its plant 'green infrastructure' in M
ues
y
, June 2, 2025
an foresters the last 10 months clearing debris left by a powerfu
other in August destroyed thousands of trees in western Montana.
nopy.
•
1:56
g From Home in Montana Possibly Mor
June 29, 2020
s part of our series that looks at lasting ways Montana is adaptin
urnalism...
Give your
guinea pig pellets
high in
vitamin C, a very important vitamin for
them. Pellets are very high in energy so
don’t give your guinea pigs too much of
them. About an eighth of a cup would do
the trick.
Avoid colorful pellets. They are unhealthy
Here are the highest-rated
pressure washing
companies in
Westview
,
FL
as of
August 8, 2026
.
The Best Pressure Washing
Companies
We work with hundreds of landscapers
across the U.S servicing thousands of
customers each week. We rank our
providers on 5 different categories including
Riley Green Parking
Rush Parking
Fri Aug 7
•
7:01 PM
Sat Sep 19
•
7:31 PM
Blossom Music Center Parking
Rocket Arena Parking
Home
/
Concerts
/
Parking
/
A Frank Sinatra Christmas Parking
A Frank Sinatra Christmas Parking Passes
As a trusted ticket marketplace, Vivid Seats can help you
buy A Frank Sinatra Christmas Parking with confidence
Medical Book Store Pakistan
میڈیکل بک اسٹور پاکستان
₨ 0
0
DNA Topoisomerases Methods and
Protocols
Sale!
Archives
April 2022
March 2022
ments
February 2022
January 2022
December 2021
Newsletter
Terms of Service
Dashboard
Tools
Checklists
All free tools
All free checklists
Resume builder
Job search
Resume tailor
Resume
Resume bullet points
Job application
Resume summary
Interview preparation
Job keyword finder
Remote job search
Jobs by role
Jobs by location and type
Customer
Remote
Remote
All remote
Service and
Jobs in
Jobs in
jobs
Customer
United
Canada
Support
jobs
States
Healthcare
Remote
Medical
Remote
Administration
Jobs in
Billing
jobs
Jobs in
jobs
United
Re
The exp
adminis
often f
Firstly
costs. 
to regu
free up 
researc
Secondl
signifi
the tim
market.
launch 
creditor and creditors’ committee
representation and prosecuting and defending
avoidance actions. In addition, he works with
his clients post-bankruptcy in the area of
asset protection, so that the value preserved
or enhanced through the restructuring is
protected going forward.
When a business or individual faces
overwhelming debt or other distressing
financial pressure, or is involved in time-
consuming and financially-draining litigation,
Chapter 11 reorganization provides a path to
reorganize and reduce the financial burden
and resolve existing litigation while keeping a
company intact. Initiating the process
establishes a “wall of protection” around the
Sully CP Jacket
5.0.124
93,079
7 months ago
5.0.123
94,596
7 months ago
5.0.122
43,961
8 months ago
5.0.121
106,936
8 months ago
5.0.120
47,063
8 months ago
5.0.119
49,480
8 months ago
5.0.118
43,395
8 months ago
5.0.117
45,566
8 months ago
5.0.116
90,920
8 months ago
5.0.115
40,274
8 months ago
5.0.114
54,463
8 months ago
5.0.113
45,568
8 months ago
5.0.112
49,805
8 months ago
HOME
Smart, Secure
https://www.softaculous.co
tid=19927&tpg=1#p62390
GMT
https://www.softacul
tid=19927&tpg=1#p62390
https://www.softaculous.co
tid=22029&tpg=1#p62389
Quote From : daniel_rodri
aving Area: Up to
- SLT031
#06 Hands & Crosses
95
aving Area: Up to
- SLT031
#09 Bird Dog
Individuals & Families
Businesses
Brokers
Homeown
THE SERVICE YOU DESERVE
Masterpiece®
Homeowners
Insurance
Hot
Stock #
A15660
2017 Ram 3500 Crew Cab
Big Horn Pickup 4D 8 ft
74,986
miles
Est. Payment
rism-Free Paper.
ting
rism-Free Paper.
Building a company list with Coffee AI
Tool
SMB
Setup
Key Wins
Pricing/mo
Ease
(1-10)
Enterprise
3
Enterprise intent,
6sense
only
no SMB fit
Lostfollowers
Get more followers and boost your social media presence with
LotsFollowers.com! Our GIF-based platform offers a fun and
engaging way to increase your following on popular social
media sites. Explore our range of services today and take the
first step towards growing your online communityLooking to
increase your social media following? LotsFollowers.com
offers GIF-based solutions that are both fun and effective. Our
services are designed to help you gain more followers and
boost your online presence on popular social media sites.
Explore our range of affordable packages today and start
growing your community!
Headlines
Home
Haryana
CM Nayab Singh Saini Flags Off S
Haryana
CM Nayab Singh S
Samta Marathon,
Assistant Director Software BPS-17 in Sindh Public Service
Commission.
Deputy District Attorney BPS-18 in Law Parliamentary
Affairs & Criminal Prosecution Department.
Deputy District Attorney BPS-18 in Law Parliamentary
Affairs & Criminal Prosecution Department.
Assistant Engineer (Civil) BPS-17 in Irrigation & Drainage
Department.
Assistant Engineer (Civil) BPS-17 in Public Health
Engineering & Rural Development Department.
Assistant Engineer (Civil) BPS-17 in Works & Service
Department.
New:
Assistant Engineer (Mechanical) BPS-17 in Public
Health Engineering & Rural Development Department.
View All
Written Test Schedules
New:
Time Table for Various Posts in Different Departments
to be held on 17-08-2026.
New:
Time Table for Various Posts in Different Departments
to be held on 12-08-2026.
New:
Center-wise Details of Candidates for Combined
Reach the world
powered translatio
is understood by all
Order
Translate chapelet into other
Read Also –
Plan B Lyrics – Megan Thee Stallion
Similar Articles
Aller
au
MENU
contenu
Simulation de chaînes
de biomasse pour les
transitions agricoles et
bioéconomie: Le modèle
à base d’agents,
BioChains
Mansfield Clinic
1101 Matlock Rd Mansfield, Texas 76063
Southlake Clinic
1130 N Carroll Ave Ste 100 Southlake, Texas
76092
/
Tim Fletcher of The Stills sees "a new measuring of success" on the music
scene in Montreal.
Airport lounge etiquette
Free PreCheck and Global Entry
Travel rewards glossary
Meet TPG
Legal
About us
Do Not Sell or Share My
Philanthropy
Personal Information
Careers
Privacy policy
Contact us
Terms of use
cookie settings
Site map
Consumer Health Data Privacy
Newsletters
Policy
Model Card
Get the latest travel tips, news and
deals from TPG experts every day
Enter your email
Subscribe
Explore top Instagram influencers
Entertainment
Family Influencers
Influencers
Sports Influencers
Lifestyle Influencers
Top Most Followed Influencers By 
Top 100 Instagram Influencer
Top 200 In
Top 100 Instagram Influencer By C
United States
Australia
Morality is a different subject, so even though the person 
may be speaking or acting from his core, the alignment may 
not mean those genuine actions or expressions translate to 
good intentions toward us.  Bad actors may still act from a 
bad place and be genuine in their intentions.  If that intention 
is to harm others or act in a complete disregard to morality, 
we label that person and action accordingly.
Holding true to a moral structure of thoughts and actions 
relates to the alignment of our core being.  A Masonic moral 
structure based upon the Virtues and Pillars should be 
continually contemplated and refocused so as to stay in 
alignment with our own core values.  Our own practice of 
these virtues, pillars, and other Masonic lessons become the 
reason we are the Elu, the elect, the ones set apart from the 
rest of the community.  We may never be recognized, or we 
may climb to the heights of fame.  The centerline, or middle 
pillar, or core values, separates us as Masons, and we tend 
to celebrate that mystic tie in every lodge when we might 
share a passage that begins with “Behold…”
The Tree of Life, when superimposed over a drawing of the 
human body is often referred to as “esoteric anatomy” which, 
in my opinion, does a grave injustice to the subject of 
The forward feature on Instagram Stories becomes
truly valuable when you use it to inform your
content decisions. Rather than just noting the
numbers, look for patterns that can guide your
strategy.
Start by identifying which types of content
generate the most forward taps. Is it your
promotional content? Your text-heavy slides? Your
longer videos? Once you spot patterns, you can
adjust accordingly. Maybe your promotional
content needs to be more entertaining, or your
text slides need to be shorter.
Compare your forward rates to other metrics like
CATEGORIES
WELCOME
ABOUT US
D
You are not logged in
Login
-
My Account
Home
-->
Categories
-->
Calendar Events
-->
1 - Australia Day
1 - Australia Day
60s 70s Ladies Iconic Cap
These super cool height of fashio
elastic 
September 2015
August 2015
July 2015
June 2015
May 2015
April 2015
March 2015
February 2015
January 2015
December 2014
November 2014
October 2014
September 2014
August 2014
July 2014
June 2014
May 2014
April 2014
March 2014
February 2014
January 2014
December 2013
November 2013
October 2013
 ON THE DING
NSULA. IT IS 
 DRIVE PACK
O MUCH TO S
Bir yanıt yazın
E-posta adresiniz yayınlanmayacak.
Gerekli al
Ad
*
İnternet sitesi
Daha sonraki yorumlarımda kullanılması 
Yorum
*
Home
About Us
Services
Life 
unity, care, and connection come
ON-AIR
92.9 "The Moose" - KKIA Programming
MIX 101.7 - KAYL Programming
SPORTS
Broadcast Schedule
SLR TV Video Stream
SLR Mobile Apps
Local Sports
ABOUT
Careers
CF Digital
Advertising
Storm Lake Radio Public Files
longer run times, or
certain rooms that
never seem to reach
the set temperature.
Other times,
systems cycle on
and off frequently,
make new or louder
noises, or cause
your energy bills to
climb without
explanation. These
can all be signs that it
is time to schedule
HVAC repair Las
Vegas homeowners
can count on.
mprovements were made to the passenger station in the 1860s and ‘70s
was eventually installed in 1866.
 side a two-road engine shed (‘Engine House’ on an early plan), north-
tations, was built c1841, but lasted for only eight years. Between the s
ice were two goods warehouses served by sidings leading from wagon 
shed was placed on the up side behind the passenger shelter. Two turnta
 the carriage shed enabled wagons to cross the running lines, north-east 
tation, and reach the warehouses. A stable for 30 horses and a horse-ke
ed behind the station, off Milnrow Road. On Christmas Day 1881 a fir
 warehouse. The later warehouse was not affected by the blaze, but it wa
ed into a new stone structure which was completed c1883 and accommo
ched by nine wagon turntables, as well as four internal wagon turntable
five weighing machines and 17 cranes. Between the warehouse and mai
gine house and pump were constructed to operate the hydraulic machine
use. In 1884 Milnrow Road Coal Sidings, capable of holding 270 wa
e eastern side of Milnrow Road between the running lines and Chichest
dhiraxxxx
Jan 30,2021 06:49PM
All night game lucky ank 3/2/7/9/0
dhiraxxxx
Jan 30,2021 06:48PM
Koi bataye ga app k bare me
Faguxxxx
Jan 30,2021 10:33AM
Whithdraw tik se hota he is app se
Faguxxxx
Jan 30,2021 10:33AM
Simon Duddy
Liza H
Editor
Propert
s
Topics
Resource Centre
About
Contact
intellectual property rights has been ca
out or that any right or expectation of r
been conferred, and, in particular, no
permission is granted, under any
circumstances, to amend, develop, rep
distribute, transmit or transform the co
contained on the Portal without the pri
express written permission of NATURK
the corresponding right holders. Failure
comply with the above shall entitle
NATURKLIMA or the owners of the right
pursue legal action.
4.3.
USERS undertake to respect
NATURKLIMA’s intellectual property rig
###
Assignment:
Print, unaltered, every line from the beginning of the material down to the line with "across the U.S servicing thousands of".

Answer box:
its plant 'green infrastructure' in M
ues
y
, June 2, 2025
an foresters the last 10 months clearing debris left by a powerfu
other in August destroyed thousands of trees in western Montana.
nopy.
•
1:56
g From Home in Montana Possibly Mor
June 29, 2020
s part of our series that looks at lasting ways Montana is adaptin
urnalism...
Give your
guinea pig pellets
high in
vitamin C, a very important vitamin for
them. Pellets are very high in energy so
don’t give your guinea pigs too much of
them. About an eighth of a cup would do
the trick.
Avoid colorful pellets. They are unhealthy
Here are the highest-rated
pressure washing
companies in
Westview
,
FL
as of
August 8, 2026
.
The Best Pressure Washing
Companies
We work with hundreds of landscapers
across the U.S servicing thousands of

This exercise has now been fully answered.